Le blocage dans la formation du prochain gouvernement à l’issue des concertations-marathons engagées depuis un mois était prévisible. Il y avait déjà abondance d’indices inquiétants, mais on ne savait pas les déchiffrer. Les premiers constats risquaient dès les premières concertations de rendre la formation du gouvernement hautement aléatoire. Car au fond, ce que la crise remettait en question d’une manière assez inédite, c’est la place que devait avoir la confiance dans les différentes consultations, notamment avec les partis politiques.

Personne n’a été capable de prévoir, du moins de prendre des mesures de nature à anticiper ce qui allait se passer à partir de l’éclatement de la crise de confiance. Pourtant, il ne fallait pas être un politicien hors normes pour prédire la suite des événements. C’est comme si un excès d’évidence avait détourné les regards de ce qui est prioritaire par rapport à ce qui est secondaire. Nous déplorons qu’il n’y ait eu personne pour avertir et pour rappeler à l’ordre.

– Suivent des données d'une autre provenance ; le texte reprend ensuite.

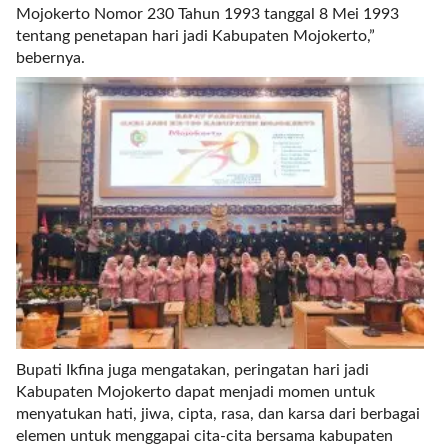
t
Mojokerto Nomor 230 Tahun 1993 tanggal 8 Mei 1993
e
tentang penetapan hari jadi Kabupaten Mojokerto,”
g
bebernya.
o
r
y
_
i
d
=
"
2
3
"
f
l
u
Bupati Ikfina juga mengatakan, peringatan hari jadi
i
Kabupaten Mojokerto dapat menjadi momen untuk
d
menyatukan hati, jiwa, cipta, rasa, dan karsa dari berbagai
_
elemen untuk menggapai cita-cita bersama kabupaten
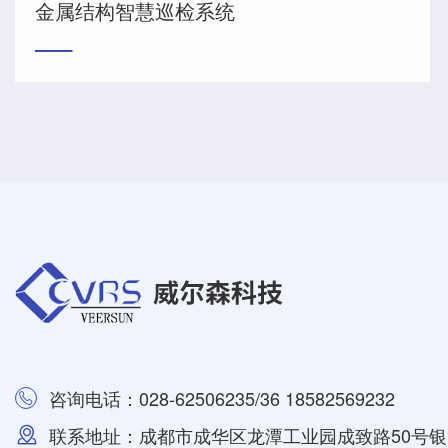
金属结构智慧巡检系统
咨询电话：028-62506235/36 18582569232
联系地址：成都市成华区龙潭工业园成致路50号银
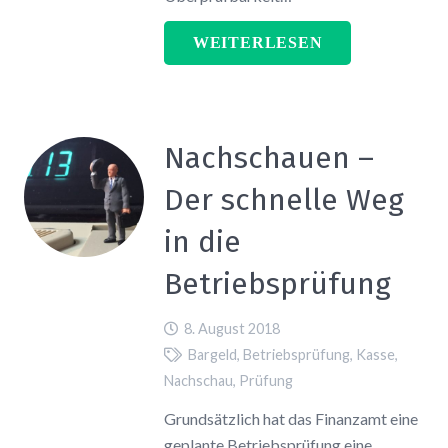
WEITERLESEN
Nachschauen –
Der schnelle Weg
in die
Betriebsprüfung
8. August 2018
Bargeld
,
Betriebsprüfung
,
Kasse
,
Nachschau
,
Prüfung
Grundsätzlich hat das Finanzamt eine
geplante Betriebsprüfung eine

Si la Constitution permet au chef du gouvernement de bénéficier d’une prolongation d’un mois pour la formation de son cabinet, les interrogations sur l’avenir des consultations restent encore sans réponse. Mal en point politiquement, en route vers la décadence, miné par les querelles et les rancœurs, le paysage politique désespère ses plus fidèles « supporters ». Et l’avenir est remis en question… En aura-t-on ainsi fini avec l’incrédibilité et les improbabilités ? Devra-t-on éternellement remettre en cause les impératifs et les besoins du pays dans un contexte plus que jamais particulier ?

Ce n’est pas parce qu’on appartient à une ère nouvelle qu’on a la science infuse. A l’heure actuelle, on voit de nombreux opportunistes qui rampent là où les valeurs politiques n’ont plus aucun sens, là où le sentiment d’appartenance se trouve de plus en plus conditionné par des considérations extra-partisanes. Démunis de tout dessein, ils ont leur propre raisonnement. Aujourd’hui quand sonne le glas, les solutions manquent et les alternatives font défaut. On se contente de constater sans pouvoir pour autant aller plus loin. L’idée que les réformes en actes doivent se nourrir de personnalités ayant fait déjà leur temps, et non de stratégie et de programme d’action, fut, reste et demeurera une étrangeté renouvelée !…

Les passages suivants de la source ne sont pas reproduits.